- Died: 1481
- Occupations: Businesswoman silk crafter
- Spouses: Philip Waltham,; John Langwith;

= Ellen Langwith =

English businesswoman

Ellen Langwith (died 1481) was a successful English businesswoman and London silkwoman who was known to provide silk goods to the Royal Court in London.

== Life ==
Ellen was "already a successful businesswoman when she married her first husband," the London cutler (sword-making blacksmith) Philip Waltham. When Waltham died in 1426, Ellen continued his business and kept his workshop, and she also trained three female apprentices. She continued to run that business even after her next marriage to the tailor John Langwith, on 18 Jul 1437.

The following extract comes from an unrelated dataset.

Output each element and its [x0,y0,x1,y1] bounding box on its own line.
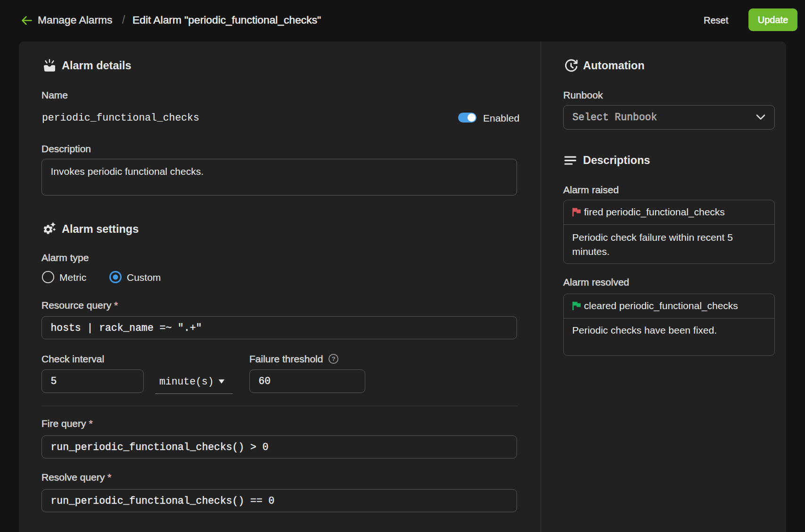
svg-text:?: ? [331,355,335,362]
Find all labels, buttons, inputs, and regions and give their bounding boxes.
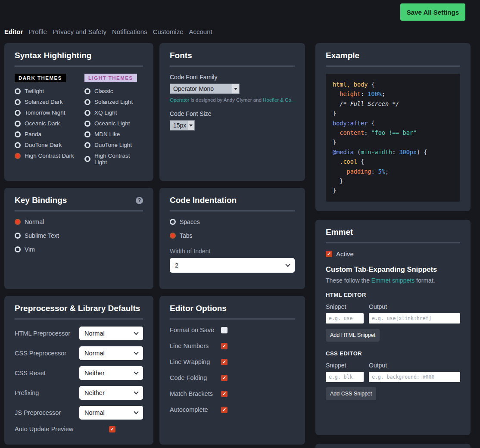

She became quite successful in the textile trade and joined the Fraternity of St John the Baptist of Tailors and Linen-Armourers in the mid-1400s. She was able to order gold thread and silk directly from Venice in 1439. As one of the best of her trade, she made deliveries to the Royal court. In 1465, she received an order for the silk banners and saddle decorations for the coronation of Queen Elizabeth Woodville (wife to King Edward IV), in London, an order that would have been given only to the finest crafters. While she inherited from both husbands, Ellen had also amassed wealth through her own ventures. She operated very successfully in the silk trade under her own name, building a business where she sold to the royal household and trained her own apprentices. She is known to have been an influential figure within the London business world. When she died in 1481 as the widow of a "fairly wealthy London tailor," she had no heirs. In her will, drawn up in 1480, she left the bulk of her estate to John Brown, who was one of her previous apprentices and a brother of her own serving maid. That said, "most of her bequests were to women."